DIRECTIONS → Would you please return the data below verbatim, without its pictures?

(PROVIDED RECORDS begins)

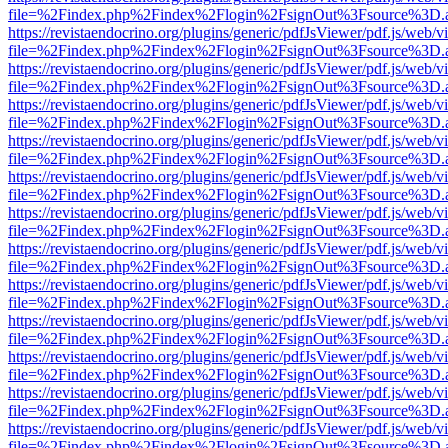
file=%2Findex.php%2Findex%2Flogin%2FsignOut%3Fsource%3D.ame
https://revistaendocrino.org/plugins/generic/pdfJsViewer/pdf.js/web/v
file=%2Findex.php%2Findex%2Flogin%2FsignOut%3Fsource%3D.ame
https://revistaendocrino.org/plugins/generic/pdfJsViewer/pdf.js/web/v
file=%2Findex.php%2Findex%2Flogin%2FsignOut%3Fsource%3D.ame
https://revistaendocrino.org/plugins/generic/pdfJsViewer/pdf.js/web/v
file=%2Findex.php%2Findex%2Flogin%2FsignOut%3Fsource%3D.ame
https://revistaendocrino.org/plugins/generic/pdfJsViewer/pdf.js/web/v
file=%2Findex.php%2Findex%2Flogin%2FsignOut%3Fsource%3D.ame
https://revistaendocrino.org/plugins/generic/pdfJsViewer/pdf.js/web/v
file=%2Findex.php%2Findex%2Flogin%2FsignOut%3Fsource%3D.ame
https://revistaendocrino.org/plugins/generic/pdfJsViewer/pdf.js/web/v
file=%2Findex.php%2Findex%2Flogin%2FsignOut%3Fsource%3D.ame
https://revistaendocrino.org/plugins/generic/pdfJsViewer/pdf.js/web/v
file=%2Findex.php%2Findex%2Flogin%2FsignOut%3Fsource%3D.ame
https://revistaendocrino.org/plugins/generic/pdfJsViewer/pdf.js/web/v
file=%2Findex.php%2Findex%2Flogin%2FsignOut%3Fsource%3D.ame
https://revistaendocrino.org/plugins/generic/pdfJsViewer/pdf.js/web/v
file=%2Findex.php%2Findex%2Flogin%2FsignOut%3Fsource%3D.ame
https://revistaendocrino.org/plugins/generic/pdfJsViewer/pdf.js/web/v
file=%2Findex.php%2Findex%2Flogin%2FsignOut%3Fsource%3D.ame
https://revistaendocrino.org/plugins/generic/pdfJsViewer/pdf.js/web/v
file=%2Findex.php%2Findex%2Flogin%2FsignOut%3Fsource%3D.ame
https://revistaendocrino.org/plugins/generic/pdfJsViewer/pdf.js/web/v
file=%2Findex.php%2Findex%2Flogin%2FsignOut%3Fsource%3D.ame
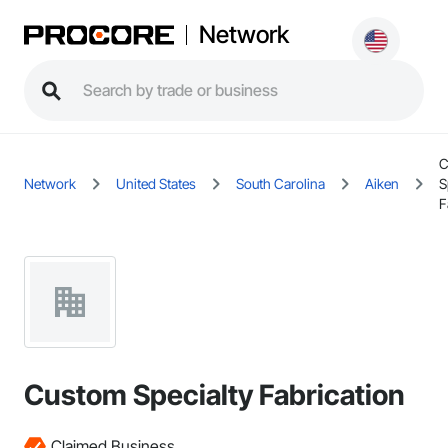
Network
C
Network
United States
South Carolina
Aiken
S
F
Custom Specialty Fabrication
Claimed Business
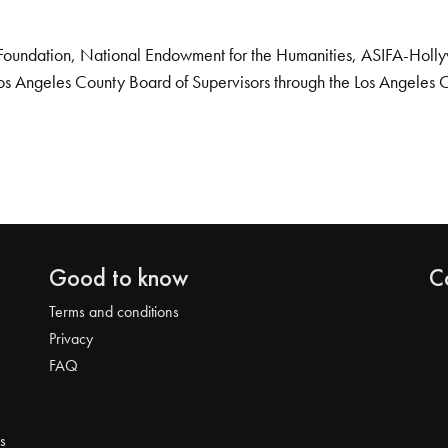
Foundation, National Endowment for the Humanities, ASIFA-Hollywo
os Angeles County Board of Supervisors through the Los Angeles 
Good to know
C
Terms and conditions
Privacy
FAQ
s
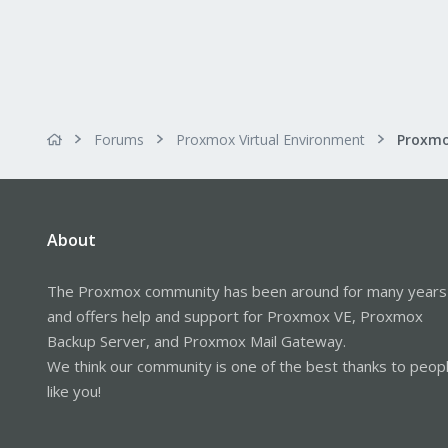
Forums
Proxmox Virtual Environment
About
The Proxmox community has been around for many years
and offers help and support for Proxmox VE, Proxmox
Backup Server, and Proxmox Mail Gateway.
We think our community is one of the best thanks to peop
like you!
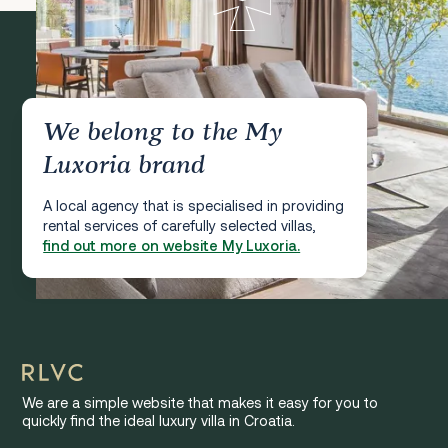
We belong to the My
Luxoria brand
A local agency that is specialised in providing
rental services of carefully selected villas,
find out more on website My Luxoria.
We are a simple website that makes it easy for you to
quickly find the ideal luxury villa in Croatia.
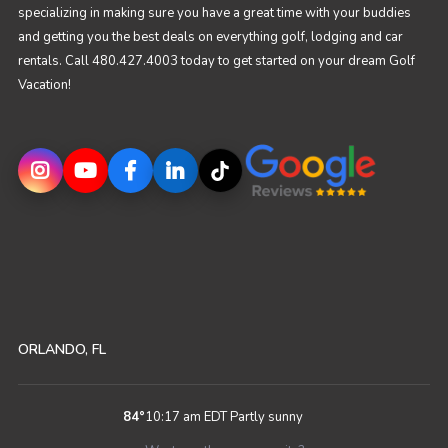
specializing in making sure you have a great time with your buddies
and getting you the best deals on everything golf, lodging and car
rentals. Call 480.427.4003 today to get started on your dream Golf
Vacation!
ORLANDO, FL
84
°
10:17 am EDT
Partly sunny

(PROVIDED RECORDS ends)

SOLUTION FOR THIS PROBLEM →
file=%2Findex.php%2Findex%2Flogin%2FsignOut%3Fsource%3D.ame
https://revistaendocrino.org/plugins/generic/pdfJsViewer/pdf.js/web/v
file=%2Findex.php%2Findex%2Flogin%2FsignOut%3Fsource%3D.ame
https://revistaendocrino.org/plugins/generic/pdfJsViewer/pdf.js/web/v
file=%2Findex.php%2Findex%2Flogin%2FsignOut%3Fsource%3D.ame
https://revistaendocrino.org/plugins/generic/pdfJsViewer/pdf.js/web/v
file=%2Findex.php%2Findex%2Flogin%2FsignOut%3Fsource%3D.ame
https://revistaendocrino.org/plugins/generic/pdfJsViewer/pdf.js/web/v
file=%2Findex.php%2Findex%2Flogin%2FsignOut%3Fsource%3D.ame
https://revistaendocrino.org/plugins/generic/pdfJsViewer/pdf.js/web/v
file=%2Findex.php%2Findex%2Flogin%2FsignOut%3Fsource%3D.ame
https://revistaendocrino.org/plugins/generic/pdfJsViewer/pdf.js/web/v
file=%2Findex.php%2Findex%2Flogin%2FsignOut%3Fsource%3D.ame
https://revistaendocrino.org/plugins/generic/pdfJsViewer/pdf.js/web/v
file=%2Findex.php%2Findex%2Flogin%2FsignOut%3Fsource%3D.ame
https://revistaendocrino.org/plugins/generic/pdfJsViewer/pdf.js/web/v
file=%2Findex.php%2Findex%2Flogin%2FsignOut%3Fsource%3D.ame
https://revistaendocrino.org/plugins/generic/pdfJsViewer/pdf.js/web/v
file=%2Findex.php%2Findex%2Flogin%2FsignOut%3Fsource%3D.ame
https://revistaendocrino.org/plugins/generic/pdfJsViewer/pdf.js/web/v
file=%2Findex.php%2Findex%2Flogin%2FsignOut%3Fsource%3D.ame
https://revistaendocrino.org/plugins/generic/pdfJsViewer/pdf.js/web/v
file=%2Findex.php%2Findex%2Flogin%2FsignOut%3Fsource%3D.ame
https://revistaendocrino.org/plugins/generic/pdfJsViewer/pdf.js/web/v
file=%2Findex.php%2Findex%2Flogin%2FsignOut%3Fsource%3D.ame
Network
C
Network
United States
South Carolina
Aiken
S
F
Custom Specialty Fabrication
Claimed Business
Foundation, National Endowment for the Humanities, ASIFA-Hollywo
os Angeles County Board of Supervisors through the Los Angeles 
Good to know
C
Terms and conditions
Privacy
FAQ
s
Forums
Proxmox Virtual Environment
About
The Proxmox community has been around for many years
and offers help and support for Proxmox VE, Proxmox
Backup Server, and Proxmox Mail Gateway.
We think our community is one of the best thanks to peop
like you!
We belong to the My
Luxoria brand
A local agency that is specialised in providing
rental services of carefully selected villas,
find out more on website My Luxoria.
We are a simple website that makes it easy for you to
quickly find the ideal luxury villa in Croatia.
specializing in making sure you have a great time with your buddies
and getting you the best deals on everything golf, lodging and car
rentals. Call 480.427.4003 today to get started on your dream Golf
Vacation!
ORLANDO, FL
84
°
10:17 am EDT
Partly sunny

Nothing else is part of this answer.